Google Cloud Professional Machine Learning Engineer — Question 199
You developed a Transformer model in TensorFlow to translate text. Your training data includes millions of documents in a Cloud Storage bucket. You plan to use distributed training to reduce training time. You need to configure the training job while minimizing the effort required to modify code and to manage the cluster’s configuration. What should you do?
Answer options
- A. Create a Vertex AI custom training job with GPU accelerators for the second worker pool. Use tf.distribute.MultiWorkerMirroredStrategy for distribution.
- B. Create a Vertex AI custom distributed training job with Reduction Server.
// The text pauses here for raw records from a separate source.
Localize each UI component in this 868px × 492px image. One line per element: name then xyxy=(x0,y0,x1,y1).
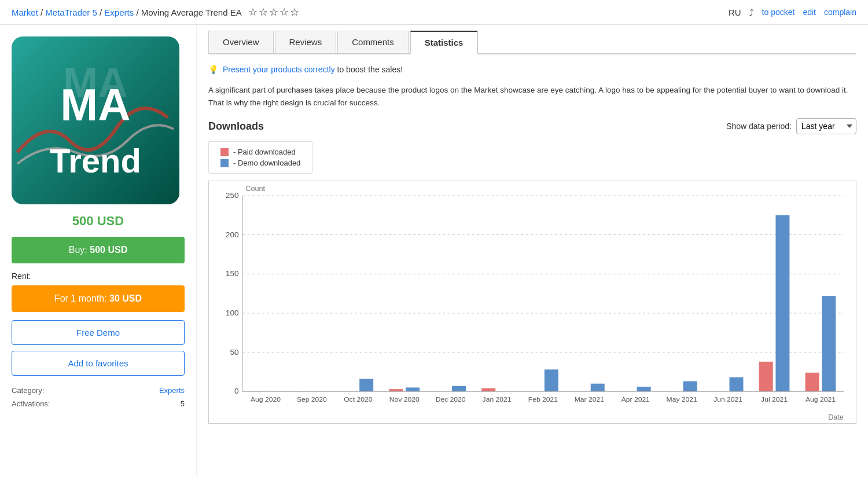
logo-background-svg: MA MA Trend xyxy=(12,36,179,204)
svg-text:Aug 2021: Aug 2021 xyxy=(806,396,836,403)
category-value[interactable]: Experts xyxy=(159,386,185,395)
period-selector-wrap: Show data period: Last yearLast monthAll… xyxy=(726,118,856,134)
period-select[interactable]: Last yearLast monthAll time xyxy=(796,118,856,134)
downloads-header: Downloads Show data period: Last yearLas… xyxy=(208,118,856,134)
add-to-favorites-button[interactable]: Add to favorites xyxy=(12,351,185,376)
breadcrumb-experts[interactable]: Experts xyxy=(104,8,134,17)
main-layout: MA MA Trend 500 USD Buy: 500 USD Rent: F… xyxy=(0,25,868,476)
tab-reviews[interactable]: Reviews xyxy=(275,31,337,53)
star-3[interactable]: ☆ xyxy=(269,6,278,19)
svg-text:MA: MA xyxy=(60,79,130,130)
legend-demo-color xyxy=(220,159,229,167)
breadcrumb-market[interactable]: Market xyxy=(12,8,38,17)
legend-demo: - Demo downloaded xyxy=(220,159,300,167)
right-panel: Overview Reviews Comments Statistics 💡 P… xyxy=(197,25,868,476)
downloads-chart: 050100150200250CountDateAug 2020Sep 2020… xyxy=(208,181,856,424)
svg-text:Count: Count xyxy=(245,185,265,193)
svg-text:Jan 2021: Jan 2021 xyxy=(483,396,512,403)
svg-rect-43 xyxy=(822,296,836,391)
svg-text:Jun 2021: Jun 2021 xyxy=(713,396,742,403)
period-label: Show data period: xyxy=(726,122,792,131)
legend-paid-color xyxy=(220,148,229,156)
free-demo-button[interactable]: Free Demo xyxy=(12,320,185,345)
svg-text:Mar 2021: Mar 2021 xyxy=(575,396,604,403)
tip-link[interactable]: Present your products correctly xyxy=(223,65,335,74)
tab-overview[interactable]: Overview xyxy=(208,31,274,53)
legend-paid-label: - Paid downloaded xyxy=(233,148,296,156)
svg-rect-27 xyxy=(481,388,495,391)
svg-rect-40 xyxy=(775,215,789,392)
svg-text:Aug 2020: Aug 2020 xyxy=(251,396,281,403)
svg-text:250: 250 xyxy=(226,191,239,200)
legend-paid: - Paid downloaded xyxy=(220,148,300,156)
edit-link[interactable]: edit xyxy=(803,8,816,17)
svg-rect-25 xyxy=(452,386,466,391)
description-text: A significant part of purchases takes pl… xyxy=(208,84,856,109)
activations-label: Activations: xyxy=(12,399,50,408)
breadcrumb-metatrader5[interactable]: MetaTrader 5 xyxy=(45,8,97,17)
tabs-bar: Overview Reviews Comments Statistics xyxy=(208,31,856,54)
svg-text:50: 50 xyxy=(230,348,238,357)
legend-demo-label: - Demo downloaded xyxy=(233,159,300,167)
svg-rect-20 xyxy=(359,379,373,392)
complain-link[interactable]: complain xyxy=(824,8,856,17)
buy-button[interactable]: Buy: 500 USD xyxy=(12,237,185,263)
svg-text:Date: Date xyxy=(828,414,844,422)
language-ru[interactable]: RU xyxy=(729,8,741,17)
svg-text:100: 100 xyxy=(226,309,239,317)
svg-text:Dec 2020: Dec 2020 xyxy=(436,396,466,403)
svg-rect-42 xyxy=(806,373,819,391)
to-pocket-link[interactable]: to pocket xyxy=(762,8,795,17)
svg-text:0: 0 xyxy=(234,387,239,396)
svg-rect-37 xyxy=(730,377,744,391)
svg-text:200: 200 xyxy=(226,230,239,239)
svg-text:Nov 2020: Nov 2020 xyxy=(389,396,420,403)
svg-rect-23 xyxy=(406,388,420,392)
star-rating[interactable]: ☆ ☆ ☆ ☆ ☆ xyxy=(248,6,299,19)
lightbulb-icon: 💡 xyxy=(208,65,218,74)
top-nav-actions: RU ⤴ to pocket edit complain xyxy=(729,8,856,17)
breadcrumb: Market / MetaTrader 5 / Experts / Moving… xyxy=(12,6,299,19)
downloads-title: Downloads xyxy=(208,120,264,133)
chart-legend: - Paid downloaded - Demo downloaded xyxy=(208,141,312,174)
tab-comments[interactable]: Comments xyxy=(337,31,409,53)
category-label: Category: xyxy=(12,386,44,395)
share-icon[interactable]: ⤴ xyxy=(749,8,754,17)
tip-box: 💡 Present your products correctly to boo… xyxy=(208,64,856,76)
svg-text:150: 150 xyxy=(226,270,239,278)
svg-text:Trend: Trend xyxy=(50,142,141,179)
svg-text:Oct 2020: Oct 2020 xyxy=(344,396,373,403)
svg-rect-31 xyxy=(591,384,605,392)
svg-text:May 2021: May 2021 xyxy=(667,396,697,403)
svg-text:Feb 2021: Feb 2021 xyxy=(528,396,558,403)
product-price: 500 USD xyxy=(12,214,185,229)
activations-value: 5 xyxy=(181,399,185,408)
tip-suffix: to boost the sales! xyxy=(337,65,403,74)
svg-text:Jul 2021: Jul 2021 xyxy=(761,396,788,403)
star-1[interactable]: ☆ xyxy=(248,6,258,19)
left-panel: MA MA Trend 500 USD Buy: 500 USD Rent: F… xyxy=(0,25,197,476)
svg-rect-33 xyxy=(637,387,651,391)
svg-text:Sep 2020: Sep 2020 xyxy=(297,396,327,403)
activations-row: Activations: 5 xyxy=(12,399,185,408)
star-2[interactable]: ☆ xyxy=(259,6,268,19)
category-row: Category: Experts xyxy=(12,386,185,395)
svg-text:Apr 2021: Apr 2021 xyxy=(621,396,650,403)
chart-svg: 050100150200250CountDateAug 2020Sep 2020… xyxy=(209,181,856,423)
product-logo: MA MA Trend xyxy=(12,36,179,204)
svg-rect-29 xyxy=(545,370,558,392)
tab-statistics[interactable]: Statistics xyxy=(410,31,479,54)
rent-button[interactable]: For 1 month: 30 USD xyxy=(12,285,185,312)
svg-rect-39 xyxy=(759,362,773,391)
rent-label: Rent: xyxy=(12,271,185,281)
breadcrumb-product-name: / Moving Average Trend EA xyxy=(136,8,241,17)
star-4[interactable]: ☆ xyxy=(279,6,289,19)
star-5[interactable]: ☆ xyxy=(290,6,299,19)
svg-rect-35 xyxy=(683,381,697,392)
svg-rect-22 xyxy=(389,389,403,391)
top-navigation: Market / MetaTrader 5 / Experts / Moving… xyxy=(0,0,868,25)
Use N1 high-memory machine type instances for the first and second pools, and use N1 high-CPU machine type instances for the third worker pool.
- C. Create a training job that uses Cloud TPU VMs. Use tf.distribute.TPUStrategy for distribution.
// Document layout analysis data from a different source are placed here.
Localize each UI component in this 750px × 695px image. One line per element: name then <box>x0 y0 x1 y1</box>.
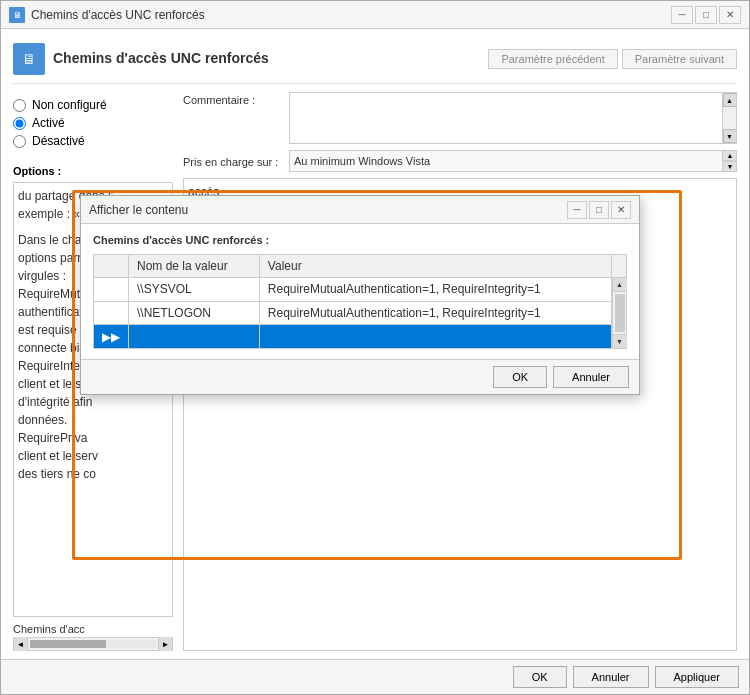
chemins-label: Chemins d'acc <box>13 623 173 635</box>
page-title: Chemins d'accès UNC renforcés <box>53 50 269 66</box>
window-icon: 🖥 <box>9 7 25 23</box>
cancel-button-main[interactable]: Annuler <box>573 666 649 688</box>
table-row[interactable]: \\NETLOGON RequireMutualAuthentication=1… <box>94 301 627 325</box>
col-header-scroll <box>612 255 627 278</box>
supported-scrollbar[interactable]: ▲ ▼ <box>722 151 736 171</box>
scroll-thumb-h <box>30 640 106 648</box>
supported-scroll-down[interactable]: ▼ <box>723 161 737 171</box>
radio-input-active[interactable] <box>13 117 26 130</box>
window-controls: ─ □ ✕ <box>671 6 741 24</box>
radio-label-active: Activé <box>32 116 65 130</box>
radio-active[interactable]: Activé <box>13 116 173 130</box>
supported-row: Pris en charge sur : Au minimum Windows … <box>183 150 737 172</box>
comment-area-wrapper: ▲ ▼ <box>289 92 737 144</box>
supported-scroll-up[interactable]: ▲ <box>723 151 737 161</box>
dialog-controls: ─ □ ✕ <box>567 201 631 219</box>
dialog-cancel-button[interactable]: Annuler <box>553 366 629 388</box>
close-button[interactable]: ✕ <box>719 6 741 24</box>
row-value-2[interactable]: RequireMutualAuthentication=1, RequireIn… <box>259 301 611 325</box>
scroll-track <box>30 640 156 648</box>
nav-buttons: Paramètre précédent Paramètre suivant <box>488 49 737 69</box>
dialog-maximize[interactable]: □ <box>589 201 609 219</box>
options-text-line15: RequirePriva <box>18 429 168 447</box>
radio-label-non-configure: Non configuré <box>32 98 107 112</box>
options-text-line14: données. <box>18 411 168 429</box>
scroll-left[interactable]: ◄ <box>14 637 28 651</box>
header-row: 🖥 Chemins d'accès UNC renforcés Paramètr… <box>13 37 737 84</box>
minimize-button[interactable]: ─ <box>671 6 693 24</box>
dialog-content: Chemins d'accès UNC renforcés : Nom de l… <box>81 224 639 359</box>
dialog-title: Afficher le contenu <box>89 203 188 217</box>
scroll-up-arrow[interactable]: ▲ <box>723 93 737 107</box>
next-button[interactable]: Paramètre suivant <box>622 49 737 69</box>
col-header-value: Valeur <box>259 255 611 278</box>
dialog-close[interactable]: ✕ <box>611 201 631 219</box>
table-scrollbar[interactable]: ▲ ▼ <box>612 278 627 349</box>
table-scroll-down[interactable]: ▼ <box>613 334 627 348</box>
col-header-empty <box>94 255 129 278</box>
dialog-section-title: Chemins d'accès UNC renforcés : <box>93 234 627 246</box>
prev-button[interactable]: Paramètre précédent <box>488 49 617 69</box>
radio-desactive[interactable]: Désactivé <box>13 134 173 148</box>
row-name-2[interactable]: \\NETLOGON <box>129 301 260 325</box>
comment-row: Commentaire : ▲ ▼ <box>183 92 737 144</box>
col-header-name: Nom de la valeur <box>129 255 260 278</box>
header-icon: 🖥 <box>13 43 45 75</box>
table-wrapper: Nom de la valeur Valeur \\SYSVOL Require… <box>93 254 627 349</box>
row-icon-1 <box>94 278 129 302</box>
data-table: Nom de la valeur Valeur \\SYSVOL Require… <box>93 254 627 349</box>
maximize-button[interactable]: □ <box>695 6 717 24</box>
header-row-content: Chemins d'accès UNC renforcés Paramètre … <box>53 49 737 69</box>
comment-textarea[interactable] <box>290 93 722 143</box>
table-scroll-up[interactable]: ▲ <box>613 278 627 292</box>
table-row[interactable]: \\SYSVOL RequireMutualAuthentication=1, … <box>94 278 627 302</box>
table-scroll-thumb <box>615 294 625 332</box>
scroll-right[interactable]: ► <box>158 637 172 651</box>
dialog-window: Afficher le contenu ─ □ ✕ Chemins d'accè… <box>80 195 640 395</box>
radio-input-non-configure[interactable] <box>13 99 26 112</box>
options-label: Options : <box>13 165 61 177</box>
dialog-bottom: OK Annuler <box>81 359 639 394</box>
title-bar-left: 🖥 Chemins d'accès UNC renforcés <box>9 7 205 23</box>
radio-non-configure[interactable]: Non configuré <box>13 98 173 112</box>
dialog-title-bar: Afficher le contenu ─ □ ✕ <box>81 196 639 224</box>
row-icon-3: ▶▶ <box>94 325 129 349</box>
supported-label: Pris en charge sur : <box>183 154 283 168</box>
radio-label-desactive: Désactivé <box>32 134 85 148</box>
row-value-3[interactable] <box>259 325 611 349</box>
horizontal-scrollbar[interactable]: ◄ ► <box>13 637 173 651</box>
supported-value-wrapper: Au minimum Windows Vista ▲ ▼ <box>289 150 737 172</box>
title-bar: 🖥 Chemins d'accès UNC renforcés ─ □ ✕ <box>1 1 749 29</box>
table-row-selected[interactable]: ▶▶ <box>94 325 627 349</box>
comment-scrollbar[interactable]: ▲ ▼ <box>722 93 736 143</box>
row-icon-2 <box>94 301 129 325</box>
options-text-line17: des tiers ne co <box>18 465 168 483</box>
options-text-line13: d'intégrité afin <box>18 393 168 411</box>
row-name-3[interactable] <box>129 325 260 349</box>
bottom-bar: OK Annuler Appliquer <box>1 659 749 694</box>
dialog-ok-button[interactable]: OK <box>493 366 547 388</box>
options-label-area: Options : <box>13 164 173 178</box>
comment-label: Commentaire : <box>183 92 283 106</box>
radio-section: Non configuré Activé Désactivé <box>13 92 173 154</box>
supported-value: Au minimum Windows Vista <box>290 155 722 167</box>
apply-button-main[interactable]: Appliquer <box>655 666 739 688</box>
row-name-1[interactable]: \\SYSVOL <box>129 278 260 302</box>
row-value-1[interactable]: RequireMutualAuthentication=1, RequireIn… <box>259 278 611 302</box>
scroll-down-arrow[interactable]: ▼ <box>723 129 737 143</box>
title-bar-text: Chemins d'accès UNC renforcés <box>31 8 205 22</box>
ok-button-main[interactable]: OK <box>513 666 567 688</box>
radio-input-desactive[interactable] <box>13 135 26 148</box>
dialog-minimize[interactable]: ─ <box>567 201 587 219</box>
options-text-line16: client et le serv <box>18 447 168 465</box>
- D. Create a Vertex AI custom training job with a single worker pool of A2 GPU machine type instances. Use tf.distribute.MirroredStrategv for distribution.
Correct answer: A
Explanation
The correct answer is A because it utilizes Vertex AI's custom training capabilities with GPU accelerators and the tf.distribute.MultiWorkerMirroredStrategy, which is specifically designed for distributed training without extensive code changes. Options B and C suggest configurations that either complicate the setup or do not align with the requirement for minimizing management effort. Option D, while valid, does not leverage the efficiency of multiple worker pools as effectively as option A.